The fifth iteration of AMD’s Zen core architecture is set to launch later this month. Zen 5 marks nearly seven years of Ryzen processors, starting with the release of Zen in 2017. Since then, we’ve gotten Zen+, Zen 2, Zen 3, and Zen 4 at the heart of the Ryzen 2000, 3000, 5000, and 7000 series CPUs. The Zen 5 core powering the Ryzen 9000 lineup is the largest architectural overhaul of the frontend design, making it wider, faster, and more efficient than ever. Here’s a look at the five iterations of Zen.

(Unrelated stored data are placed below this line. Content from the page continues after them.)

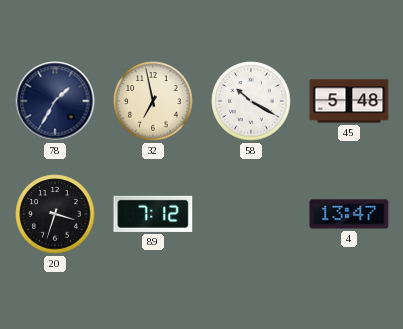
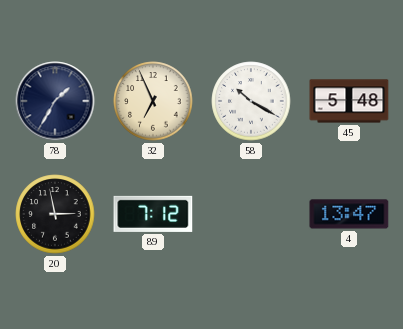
32: 6:58 -> 6:56
20: 3:33 -> 2:58
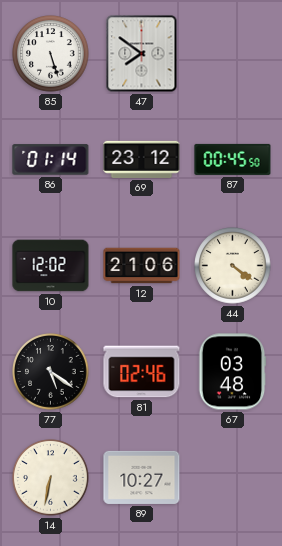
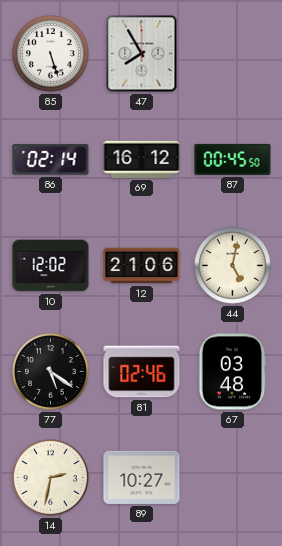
47: 7:51 -> 7:55
86: 01:14 -> 02:14
69: 23:12 -> 16:12
44: 4:21 -> 5:02
14: 6:32 -> 2:32
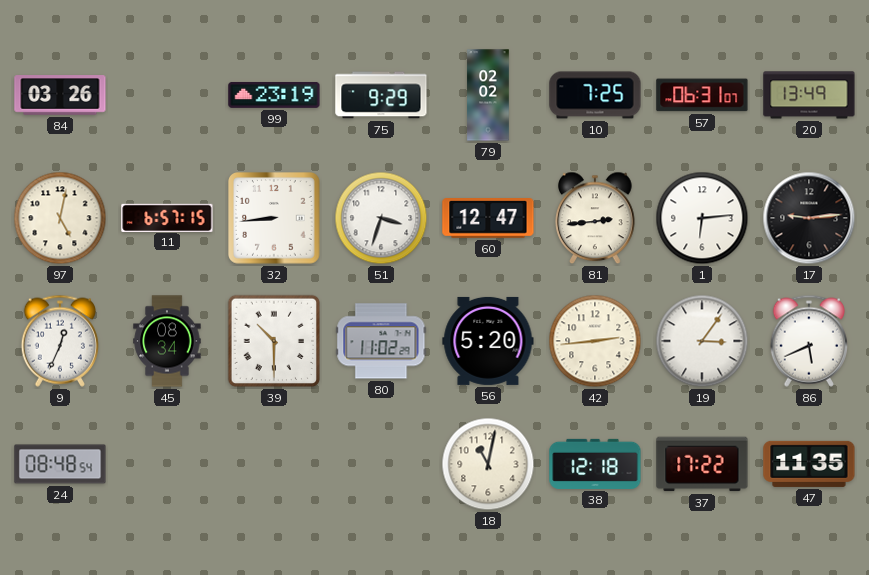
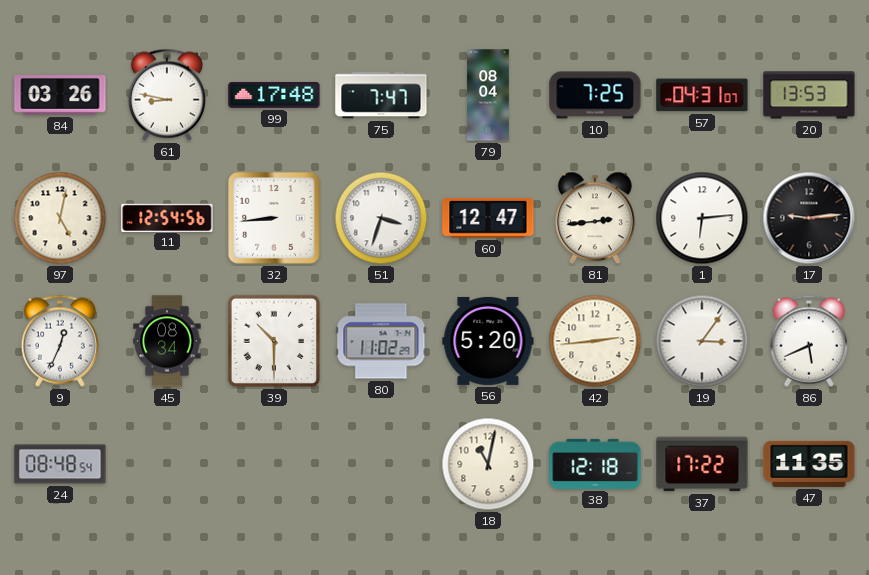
61: none -> 8:47
99: 23:19 -> 17:48
75: 9:29 -> 7:47
79: 02:02 -> 08:04
57: 06:31 -> 04:31
20: 13:49 -> 13:53
11: 6:57 -> 12:54
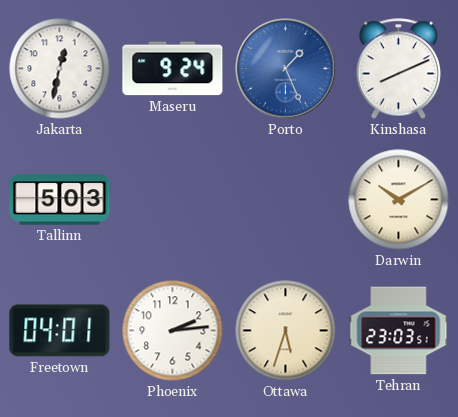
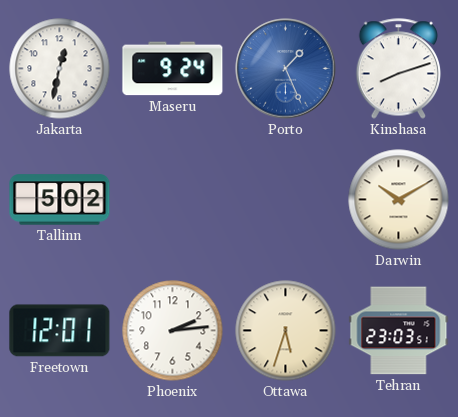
Kinshasa: 8:11 -> 8:12
Tallinn: 5:03 -> 5:02
Freetown: 04:01 -> 12:01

AMD Zen vs Zen 2 vs Zen 3 vs Zen 4 vs Zen 5: CPU Frontend

The Branch Predictor and I-Cache

At the top, we’ve got the branch predictor, controlling the instruction flow like a ship’s navigator:

if condition
    {dosomething}
else
    {dosomethingelse}
  • It predicts whether the next instruction is a branch, and if yes, then what kind (conditional/unconditional).
  • Branches are usually “if/else” conditional or unconditional (always branches).
  • The next step is to calculate the address of the instruction (usually in the cache).
  • The branch target buffer (BTB) is instrumental here. It contains a history of the last n branches (taken or not) and the destination address (PC) of the instructions.
  • The branch predictor allows CPUs to continue executing even before the location of the next instruction is generated. This is called out-of-order execution.
Fetch/Decode
  • The Zen core architecture uses a Hash Perceptron branch predictor which uses a 3-level BTB.
    • The branch predictor on Zen and Zen 2 stores up to 2 branches per BTB entry.
    • The L0 BTB holds 4 forward and 4 backward-taken branches. The L1 BTB has 256 entries, while L2 has 4096.
    • There’s also an Indirect Target Array with 1024 entries for indirect targets.
    • The 64 KB L1I cache is paired with an 8-entry L0, 64-entry L1, and 512-entry L2 TLB.
  • Zen 2 uses an L1 Hashed Perceptron and an L2 TAGE predictor.
    • The L0 BTB holds 8 forward and 8 backward-taken branches. The L1 BTB has 512, while the L2 BTB has 7168 entries.
    • The ITA is doubled with 1024 entries.
    • The L1I cache is 32 KB with a 64-entry L1 and 512-entry L2 TLB.
  • Zen 3 improves branch prediction accuracy and bandwidth, with a lower mispredict penalty. Most taken branches have a zero-bubble penalty (doesn’t stall the pipeline).
    • The L1 BTB holds up to 1024, and the L2 BTB holds up to 6.5K entries.
    • The ITA is expanded by 50% to 1536 entries.
  • Zen 4 is capable of 2 taken branches per cycle.
    • The L1 BTB can hold up to 1536, and the L2 BTB has 7168 entries.
    • The ITA is expanded to roughly 3K entries.
  • Zen 5 can do up to 2 taken and 2 ahead branches.
    • The L1I cache size is unchanged, but it can fetch up to 32B x2 (previously 32B) of data from the L2 cache per cycle.

The Decoders, Op-Cache, and Op-Queue

The decoders take the instructions (complex) from the instruction cache, via the instruction queue, and break them down into simpler micro-ops. These are passed to the micro-op queue and also stored in the op cache. Micro-ops in the micro-op queue and dispatched to the execution backend.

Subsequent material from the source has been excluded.